### Records supplied
────────
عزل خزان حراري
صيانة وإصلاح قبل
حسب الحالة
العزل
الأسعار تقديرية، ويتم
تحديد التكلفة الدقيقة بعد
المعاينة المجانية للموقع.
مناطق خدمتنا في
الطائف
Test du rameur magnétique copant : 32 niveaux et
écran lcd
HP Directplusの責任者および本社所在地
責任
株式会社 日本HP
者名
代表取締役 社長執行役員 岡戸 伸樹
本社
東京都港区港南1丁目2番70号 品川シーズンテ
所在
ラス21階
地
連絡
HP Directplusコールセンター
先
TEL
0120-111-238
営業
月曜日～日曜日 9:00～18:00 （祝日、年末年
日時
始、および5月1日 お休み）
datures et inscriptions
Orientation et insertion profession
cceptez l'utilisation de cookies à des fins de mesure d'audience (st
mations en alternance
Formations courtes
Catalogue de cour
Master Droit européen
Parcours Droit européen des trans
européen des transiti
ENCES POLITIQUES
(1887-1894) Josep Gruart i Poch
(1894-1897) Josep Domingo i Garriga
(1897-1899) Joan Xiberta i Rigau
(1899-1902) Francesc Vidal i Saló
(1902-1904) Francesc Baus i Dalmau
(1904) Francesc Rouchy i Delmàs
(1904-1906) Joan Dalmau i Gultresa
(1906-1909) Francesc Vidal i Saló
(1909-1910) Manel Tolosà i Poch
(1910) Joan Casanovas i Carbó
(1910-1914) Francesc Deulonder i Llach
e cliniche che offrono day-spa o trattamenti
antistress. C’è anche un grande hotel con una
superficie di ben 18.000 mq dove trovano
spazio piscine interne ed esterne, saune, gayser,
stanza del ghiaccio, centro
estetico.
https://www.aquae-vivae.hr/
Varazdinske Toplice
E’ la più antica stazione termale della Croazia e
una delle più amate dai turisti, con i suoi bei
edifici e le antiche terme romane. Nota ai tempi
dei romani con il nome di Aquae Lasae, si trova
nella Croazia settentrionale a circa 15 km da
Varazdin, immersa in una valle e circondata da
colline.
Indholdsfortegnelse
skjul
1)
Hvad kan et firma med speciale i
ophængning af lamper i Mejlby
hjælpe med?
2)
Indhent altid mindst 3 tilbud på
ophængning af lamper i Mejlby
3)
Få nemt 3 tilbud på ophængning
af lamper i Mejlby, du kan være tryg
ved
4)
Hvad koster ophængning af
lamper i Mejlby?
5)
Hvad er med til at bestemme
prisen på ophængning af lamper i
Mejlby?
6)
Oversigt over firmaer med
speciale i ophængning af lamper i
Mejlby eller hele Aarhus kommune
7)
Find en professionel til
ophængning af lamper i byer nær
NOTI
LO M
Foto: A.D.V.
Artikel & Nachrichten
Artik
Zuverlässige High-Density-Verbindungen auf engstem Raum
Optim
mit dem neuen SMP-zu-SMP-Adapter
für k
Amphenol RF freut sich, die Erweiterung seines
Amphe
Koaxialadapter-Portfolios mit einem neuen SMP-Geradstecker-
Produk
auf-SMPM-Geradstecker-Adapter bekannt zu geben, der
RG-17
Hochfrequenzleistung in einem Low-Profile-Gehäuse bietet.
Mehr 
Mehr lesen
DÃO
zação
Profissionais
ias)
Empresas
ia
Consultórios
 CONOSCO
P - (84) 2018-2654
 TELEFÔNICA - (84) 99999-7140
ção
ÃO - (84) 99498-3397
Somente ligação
────────
Check every line of the entries for the string "européen". Give only the number of lines that hold it.

### The answer
3